Glitsky waited. Nicholas went back to his computer, occasionally stopping to pick up the telephone, make a note. Were there riots going on outside? Was the city falling apart? No sign of it here. Clearing his throat, Abe checked his watch. It was nine minutes past ten.

'Are you sure I can't get you something, Lieutenant?'

Glitsky's patience had disappeared. 'You can get me inside that door there by ten-fifteen. How about that?'

Nicholas tried one of those 'what can you do?' shrugs, but it was the wrong day for it. 'I've got this fifteen-minute rule I'm pretty strict about and I'm either in there talking with Mr Wright-son in six minutes or we'll have to do it another time.'

'Sir?'

'My appointment was for ten o'clock?'

'That's right.'

'Okay, then, ten-fifteen.'

Nicholas seemed to decide the lieutenant wasn't kidding because he got up, crossed the office, knocked on and then disappeared through Wrightson's thick, solid, darkly stained wooden floor.

'Lieutenant Glitsky, sorry to keep you waiting.' Wrightson was striding forward, hand outstretched. 'I'm afraid I got involved in one of those conference calls and lost track of the time. Come on in, come on in. Can Nicholas get you anything?'

'I'm fine.'

Glitsky was standing, shaking his hand, taking his measure. The thumbnail sketch put him at five-ten, one seventy-five, nearly bald, piercing gray-blue eyes.
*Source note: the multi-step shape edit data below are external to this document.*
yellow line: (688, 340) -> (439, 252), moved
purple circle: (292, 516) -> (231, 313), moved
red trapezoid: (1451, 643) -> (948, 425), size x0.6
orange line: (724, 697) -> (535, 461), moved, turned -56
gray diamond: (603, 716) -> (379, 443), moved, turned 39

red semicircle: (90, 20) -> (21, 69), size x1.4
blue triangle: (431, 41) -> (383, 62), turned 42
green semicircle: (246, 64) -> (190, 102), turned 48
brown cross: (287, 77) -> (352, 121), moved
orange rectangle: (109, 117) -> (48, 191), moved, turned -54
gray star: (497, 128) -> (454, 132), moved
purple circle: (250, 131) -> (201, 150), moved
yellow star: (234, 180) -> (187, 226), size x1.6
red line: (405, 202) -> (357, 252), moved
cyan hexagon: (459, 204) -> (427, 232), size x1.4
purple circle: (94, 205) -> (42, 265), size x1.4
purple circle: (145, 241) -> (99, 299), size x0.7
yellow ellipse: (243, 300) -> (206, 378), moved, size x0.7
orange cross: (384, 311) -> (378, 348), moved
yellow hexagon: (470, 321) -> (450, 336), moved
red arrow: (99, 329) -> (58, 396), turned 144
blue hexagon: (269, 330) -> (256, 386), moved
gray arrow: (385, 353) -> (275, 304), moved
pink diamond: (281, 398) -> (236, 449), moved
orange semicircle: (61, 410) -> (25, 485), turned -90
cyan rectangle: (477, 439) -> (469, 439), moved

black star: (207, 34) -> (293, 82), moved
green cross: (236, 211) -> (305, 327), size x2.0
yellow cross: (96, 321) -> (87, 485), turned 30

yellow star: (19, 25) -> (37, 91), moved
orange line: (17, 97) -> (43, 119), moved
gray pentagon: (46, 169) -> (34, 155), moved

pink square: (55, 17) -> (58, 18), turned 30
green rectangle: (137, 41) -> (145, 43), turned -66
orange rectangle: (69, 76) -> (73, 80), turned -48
They went, Glitsky following, into an enormous, elegantly furnished office that resembled Abe's in no conceivable fashion. The view looked out through some clean windows (how did that happen?) over the six square blocks of the Civic Center Park – now a tent city. But usually, out this window, would be expanses of lawn, sculpted shrubbery, the pool and fountain, cherry and flowering pear trees. This was the face San Francisco put out for the world, and it was a beautiful one, laid out at the feet of Greg Wrightson.